++++ MATERIALS PROVIDED

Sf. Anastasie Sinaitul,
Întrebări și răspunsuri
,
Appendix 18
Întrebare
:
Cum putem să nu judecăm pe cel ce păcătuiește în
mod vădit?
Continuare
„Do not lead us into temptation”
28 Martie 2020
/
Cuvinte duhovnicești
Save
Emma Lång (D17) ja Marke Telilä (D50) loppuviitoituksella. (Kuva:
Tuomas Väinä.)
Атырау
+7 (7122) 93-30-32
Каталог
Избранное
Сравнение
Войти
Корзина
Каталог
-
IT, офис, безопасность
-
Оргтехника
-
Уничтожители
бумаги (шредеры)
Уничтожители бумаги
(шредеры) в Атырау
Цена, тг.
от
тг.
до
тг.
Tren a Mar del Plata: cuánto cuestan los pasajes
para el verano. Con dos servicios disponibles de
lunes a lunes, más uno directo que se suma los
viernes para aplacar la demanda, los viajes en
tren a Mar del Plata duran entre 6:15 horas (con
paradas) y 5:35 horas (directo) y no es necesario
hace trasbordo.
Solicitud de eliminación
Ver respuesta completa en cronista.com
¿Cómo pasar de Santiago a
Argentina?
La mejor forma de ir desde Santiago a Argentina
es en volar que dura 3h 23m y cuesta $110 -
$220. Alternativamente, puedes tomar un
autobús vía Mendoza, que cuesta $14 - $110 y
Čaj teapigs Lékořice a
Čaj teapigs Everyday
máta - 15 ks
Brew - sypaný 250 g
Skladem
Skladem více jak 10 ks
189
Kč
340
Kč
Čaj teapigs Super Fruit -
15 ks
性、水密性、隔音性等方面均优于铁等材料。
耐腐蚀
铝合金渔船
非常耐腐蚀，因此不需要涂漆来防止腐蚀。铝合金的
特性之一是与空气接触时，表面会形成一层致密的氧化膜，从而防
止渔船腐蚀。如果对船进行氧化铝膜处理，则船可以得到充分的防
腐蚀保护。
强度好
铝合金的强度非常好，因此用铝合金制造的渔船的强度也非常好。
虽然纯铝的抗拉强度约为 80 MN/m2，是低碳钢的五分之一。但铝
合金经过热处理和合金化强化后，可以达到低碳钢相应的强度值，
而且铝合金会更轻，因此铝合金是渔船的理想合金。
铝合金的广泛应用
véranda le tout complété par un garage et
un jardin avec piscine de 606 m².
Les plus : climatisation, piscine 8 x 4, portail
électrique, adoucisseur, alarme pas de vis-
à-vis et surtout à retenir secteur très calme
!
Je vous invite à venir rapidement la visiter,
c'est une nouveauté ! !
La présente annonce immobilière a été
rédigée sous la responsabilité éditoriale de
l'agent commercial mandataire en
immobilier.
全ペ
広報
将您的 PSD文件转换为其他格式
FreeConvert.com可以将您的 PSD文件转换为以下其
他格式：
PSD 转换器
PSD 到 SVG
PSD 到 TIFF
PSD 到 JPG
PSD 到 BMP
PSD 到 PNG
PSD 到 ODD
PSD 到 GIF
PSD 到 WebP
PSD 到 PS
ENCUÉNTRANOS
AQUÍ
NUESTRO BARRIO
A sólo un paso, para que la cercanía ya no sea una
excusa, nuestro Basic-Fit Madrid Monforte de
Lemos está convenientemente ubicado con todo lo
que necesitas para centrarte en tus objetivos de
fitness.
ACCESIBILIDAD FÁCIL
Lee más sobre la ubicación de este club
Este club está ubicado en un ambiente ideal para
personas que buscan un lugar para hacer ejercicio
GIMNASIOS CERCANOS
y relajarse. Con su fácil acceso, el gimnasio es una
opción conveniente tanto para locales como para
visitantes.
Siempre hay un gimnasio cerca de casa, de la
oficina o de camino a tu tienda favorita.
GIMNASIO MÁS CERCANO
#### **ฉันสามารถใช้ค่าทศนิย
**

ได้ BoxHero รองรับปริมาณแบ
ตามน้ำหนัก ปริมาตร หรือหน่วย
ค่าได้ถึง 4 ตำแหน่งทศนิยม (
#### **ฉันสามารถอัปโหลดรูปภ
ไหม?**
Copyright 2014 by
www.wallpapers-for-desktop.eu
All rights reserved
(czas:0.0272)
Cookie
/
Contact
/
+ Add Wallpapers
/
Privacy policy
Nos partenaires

++++++++

WHAT IS NEEDED>
Could you restate, word for word, the lines above from the one with "Ver respuesta completa en cronista.com" to the one with "而且铝合金会更轻，因此铝合金是渔船的理想合金。", both included?

WRITTEN ANSWER>
Ver respuesta completa en cronista.com
¿Cómo pasar de Santiago a
Argentina?
La mejor forma de ir desde Santiago a Argentina
es en volar que dura 3h 23m y cuesta $110 -
$220. Alternativamente, puedes tomar un
autobús vía Mendoza, que cuesta $14 - $110 y
Čaj teapigs Lékořice a
Čaj teapigs Everyday
máta - 15 ks
Brew - sypaný 250 g
Skladem
Skladem více jak 10 ks
189
Kč
340
Kč
Čaj teapigs Super Fruit -
15 ks
性、水密性、隔音性等方面均优于铁等材料。
耐腐蚀
铝合金渔船
非常耐腐蚀，因此不需要涂漆来防止腐蚀。铝合金的
特性之一是与空气接触时，表面会形成一层致密的氧化膜，从而防
止渔船腐蚀。如果对船进行氧化铝膜处理，则船可以得到充分的防
腐蚀保护。
强度好
铝合金的强度非常好，因此用铝合金制造的渔船的强度也非常好。
虽然纯铝的抗拉强度约为 80 MN/m2，是低碳钢的五分之一。但铝
合金经过热处理和合金化强化后，可以达到低碳钢相应的强度值，
而且铝合金会更轻，因此铝合金是渔船的理想合金。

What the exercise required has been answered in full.